DIRECTIONS FOR THIS TASK =>
Pull every line of the entries that has the word "Your".
»»
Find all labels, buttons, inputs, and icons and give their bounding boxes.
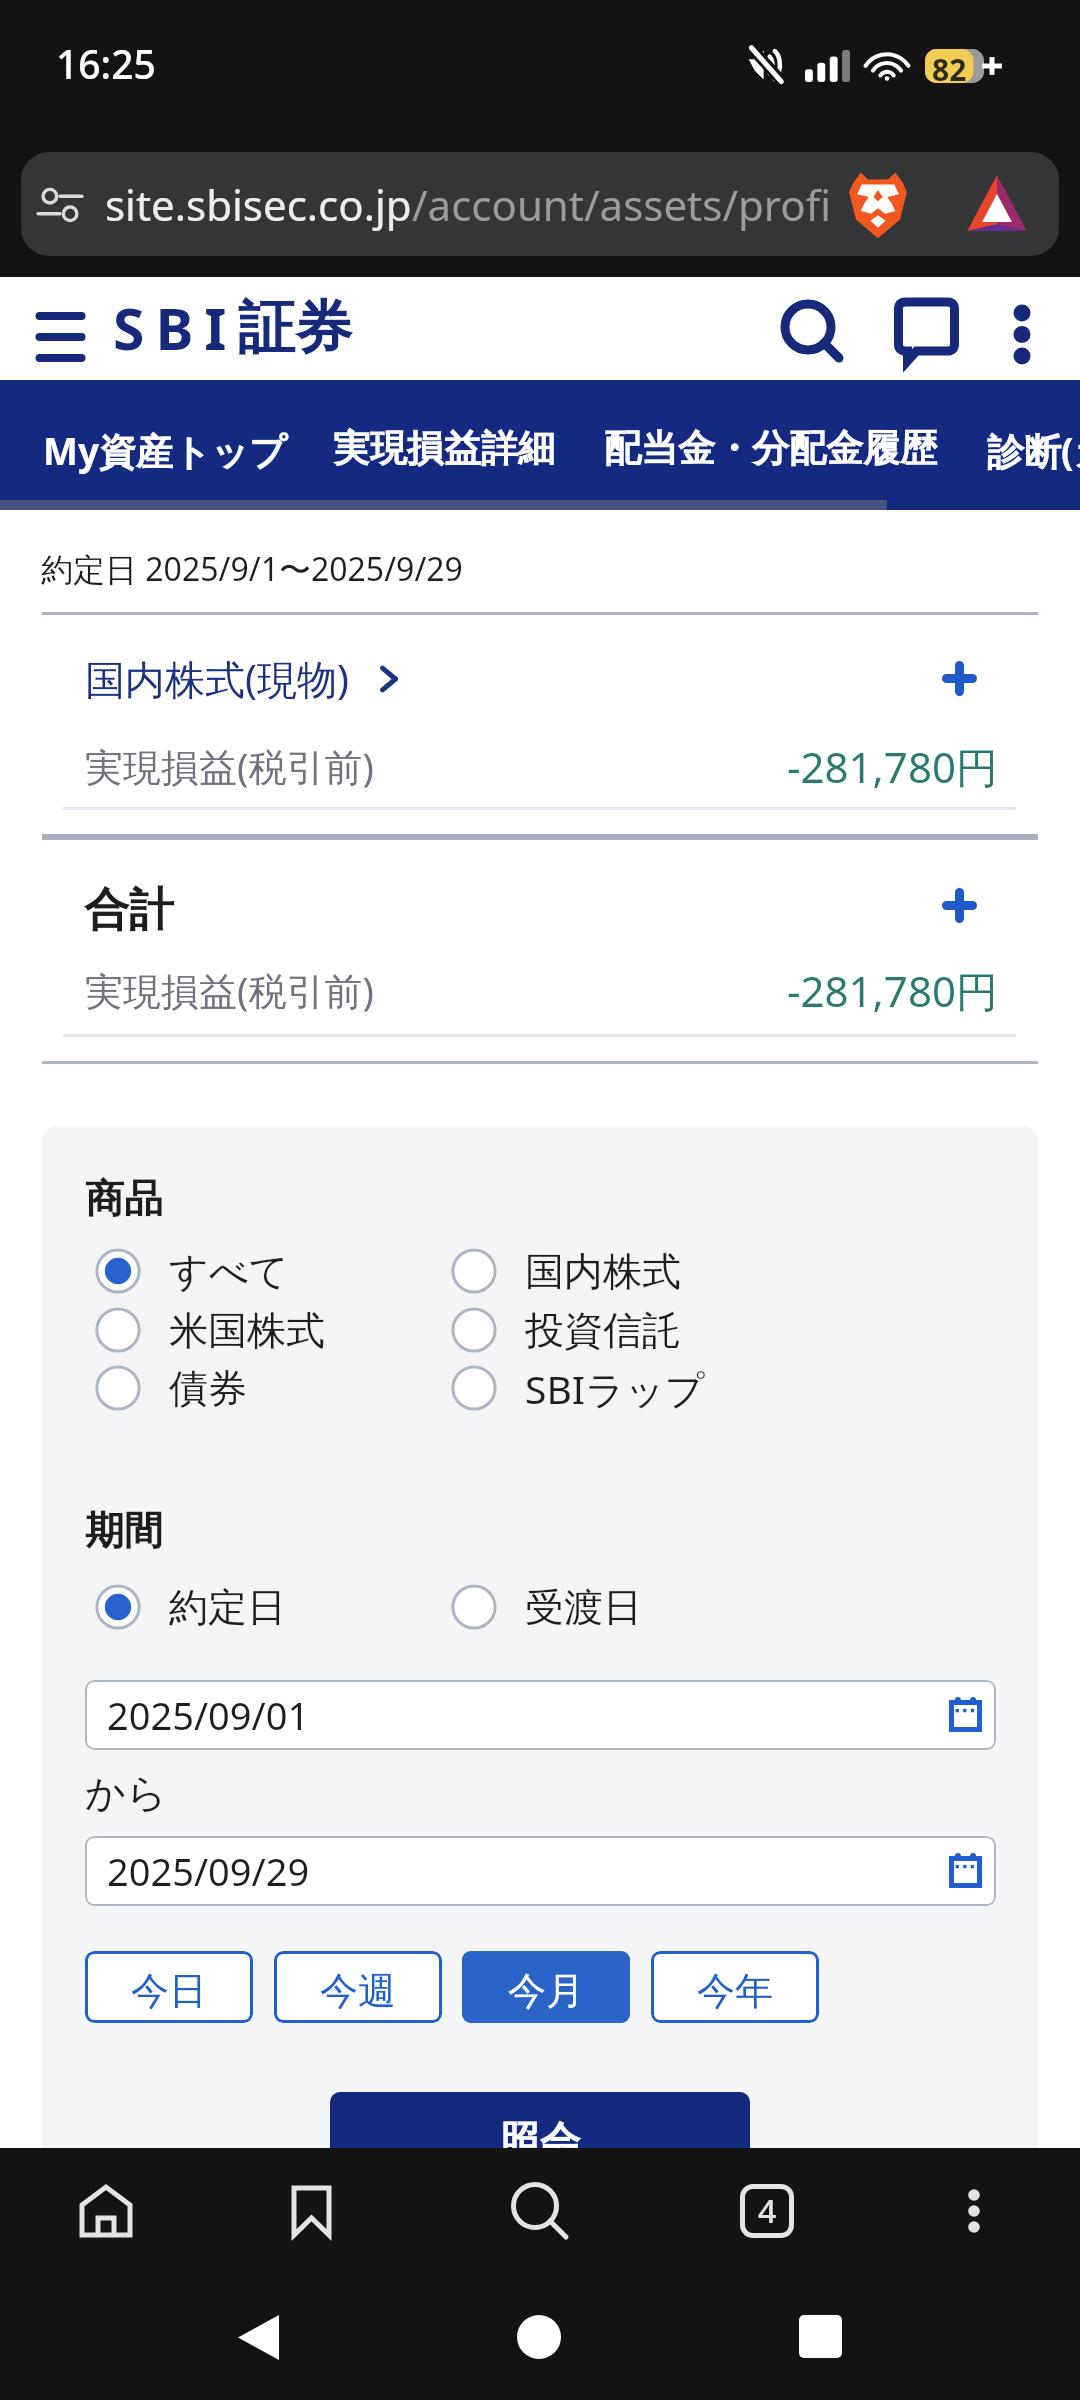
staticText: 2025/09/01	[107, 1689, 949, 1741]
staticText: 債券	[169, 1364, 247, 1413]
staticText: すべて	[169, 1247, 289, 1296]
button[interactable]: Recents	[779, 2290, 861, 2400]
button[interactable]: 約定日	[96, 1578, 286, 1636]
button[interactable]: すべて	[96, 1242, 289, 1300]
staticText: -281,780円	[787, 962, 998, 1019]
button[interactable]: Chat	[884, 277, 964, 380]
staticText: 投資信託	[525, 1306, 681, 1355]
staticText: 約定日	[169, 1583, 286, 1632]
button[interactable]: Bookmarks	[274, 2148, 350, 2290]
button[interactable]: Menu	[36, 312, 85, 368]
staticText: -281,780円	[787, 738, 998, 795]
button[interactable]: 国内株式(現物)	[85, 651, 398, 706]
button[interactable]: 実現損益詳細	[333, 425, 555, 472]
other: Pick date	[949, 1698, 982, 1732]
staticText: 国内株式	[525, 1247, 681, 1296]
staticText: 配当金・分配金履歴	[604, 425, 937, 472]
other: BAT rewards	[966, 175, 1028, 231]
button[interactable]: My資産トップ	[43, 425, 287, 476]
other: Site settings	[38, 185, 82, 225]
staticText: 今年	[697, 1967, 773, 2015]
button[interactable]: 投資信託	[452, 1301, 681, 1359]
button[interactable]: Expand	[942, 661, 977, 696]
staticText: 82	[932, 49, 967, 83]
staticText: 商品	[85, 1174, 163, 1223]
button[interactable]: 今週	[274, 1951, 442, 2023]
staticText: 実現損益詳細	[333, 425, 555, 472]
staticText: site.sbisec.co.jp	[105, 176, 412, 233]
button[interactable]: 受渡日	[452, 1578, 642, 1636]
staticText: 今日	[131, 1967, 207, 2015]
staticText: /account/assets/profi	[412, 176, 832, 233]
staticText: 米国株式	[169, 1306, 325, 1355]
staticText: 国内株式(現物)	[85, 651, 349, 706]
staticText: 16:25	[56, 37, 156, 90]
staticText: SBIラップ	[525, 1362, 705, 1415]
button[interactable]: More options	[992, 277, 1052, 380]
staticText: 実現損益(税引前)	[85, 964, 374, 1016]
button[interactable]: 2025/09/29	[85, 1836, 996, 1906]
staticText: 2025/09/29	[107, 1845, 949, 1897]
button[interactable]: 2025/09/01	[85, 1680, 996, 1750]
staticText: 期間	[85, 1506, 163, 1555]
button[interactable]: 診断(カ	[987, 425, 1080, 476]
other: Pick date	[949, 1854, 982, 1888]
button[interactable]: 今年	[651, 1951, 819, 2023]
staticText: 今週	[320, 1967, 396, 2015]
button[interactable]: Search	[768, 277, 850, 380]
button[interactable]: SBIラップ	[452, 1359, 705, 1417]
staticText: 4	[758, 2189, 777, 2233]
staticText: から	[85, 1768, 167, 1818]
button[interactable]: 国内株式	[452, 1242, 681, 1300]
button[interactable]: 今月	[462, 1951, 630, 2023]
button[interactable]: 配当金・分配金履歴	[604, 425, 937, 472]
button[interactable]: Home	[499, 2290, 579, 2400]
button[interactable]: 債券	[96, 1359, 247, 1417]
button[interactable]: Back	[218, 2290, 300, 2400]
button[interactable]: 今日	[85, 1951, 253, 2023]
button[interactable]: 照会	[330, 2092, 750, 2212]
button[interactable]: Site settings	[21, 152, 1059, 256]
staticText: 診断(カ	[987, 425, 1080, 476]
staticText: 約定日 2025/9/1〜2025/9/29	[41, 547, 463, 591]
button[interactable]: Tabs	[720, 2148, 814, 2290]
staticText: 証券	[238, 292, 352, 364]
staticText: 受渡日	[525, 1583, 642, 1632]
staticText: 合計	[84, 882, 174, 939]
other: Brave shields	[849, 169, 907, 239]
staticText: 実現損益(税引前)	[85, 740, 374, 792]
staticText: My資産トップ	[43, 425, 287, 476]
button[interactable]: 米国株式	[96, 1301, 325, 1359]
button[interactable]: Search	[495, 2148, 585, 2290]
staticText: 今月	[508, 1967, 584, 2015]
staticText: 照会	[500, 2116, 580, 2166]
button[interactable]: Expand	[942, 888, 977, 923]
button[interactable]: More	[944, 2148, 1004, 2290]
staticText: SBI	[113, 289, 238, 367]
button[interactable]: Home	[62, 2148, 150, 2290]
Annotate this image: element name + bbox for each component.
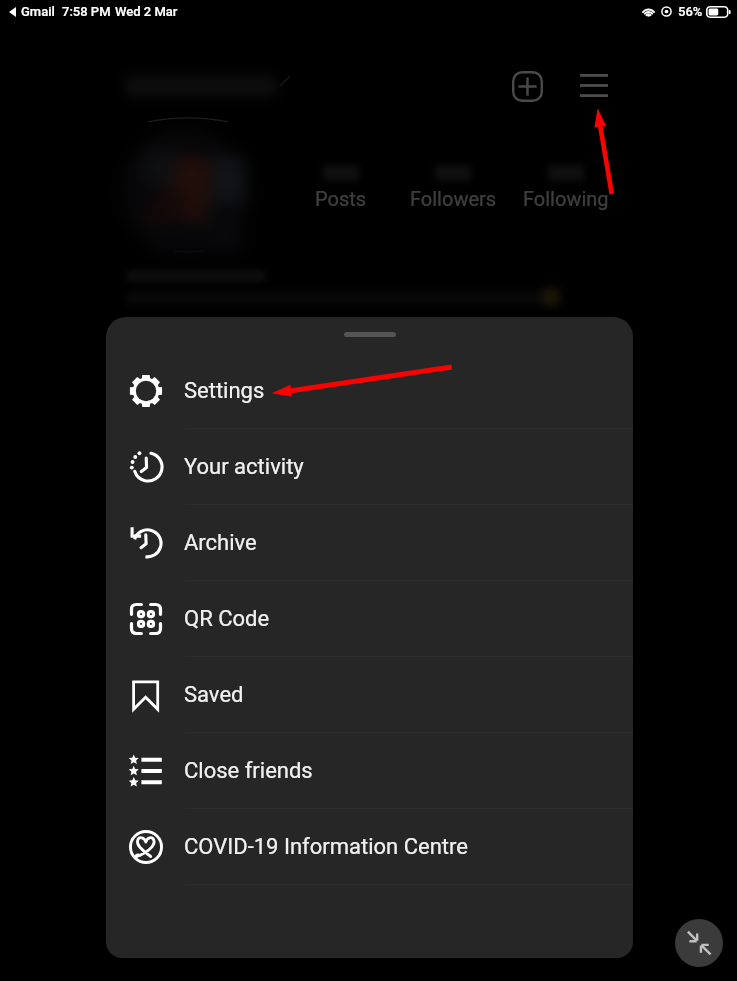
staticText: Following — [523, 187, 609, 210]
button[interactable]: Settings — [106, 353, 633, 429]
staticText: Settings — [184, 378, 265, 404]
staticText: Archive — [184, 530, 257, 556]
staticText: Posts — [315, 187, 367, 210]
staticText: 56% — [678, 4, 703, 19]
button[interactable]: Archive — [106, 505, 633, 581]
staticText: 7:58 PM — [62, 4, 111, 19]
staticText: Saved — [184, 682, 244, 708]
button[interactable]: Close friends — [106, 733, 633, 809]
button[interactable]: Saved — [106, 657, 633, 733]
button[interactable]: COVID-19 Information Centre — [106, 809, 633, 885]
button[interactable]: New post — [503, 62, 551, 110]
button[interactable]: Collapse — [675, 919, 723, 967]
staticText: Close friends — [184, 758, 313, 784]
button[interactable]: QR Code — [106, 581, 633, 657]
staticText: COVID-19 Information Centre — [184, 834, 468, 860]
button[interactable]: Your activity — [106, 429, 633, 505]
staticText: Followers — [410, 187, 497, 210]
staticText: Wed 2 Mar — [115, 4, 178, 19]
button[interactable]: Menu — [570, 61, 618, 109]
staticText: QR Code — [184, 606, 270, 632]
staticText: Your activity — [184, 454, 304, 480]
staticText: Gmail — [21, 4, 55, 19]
««
RESULT BELOW =>
button[interactable]: Your activity — [106, 429, 633, 505]
staticText: Your activity — [184, 454, 304, 480]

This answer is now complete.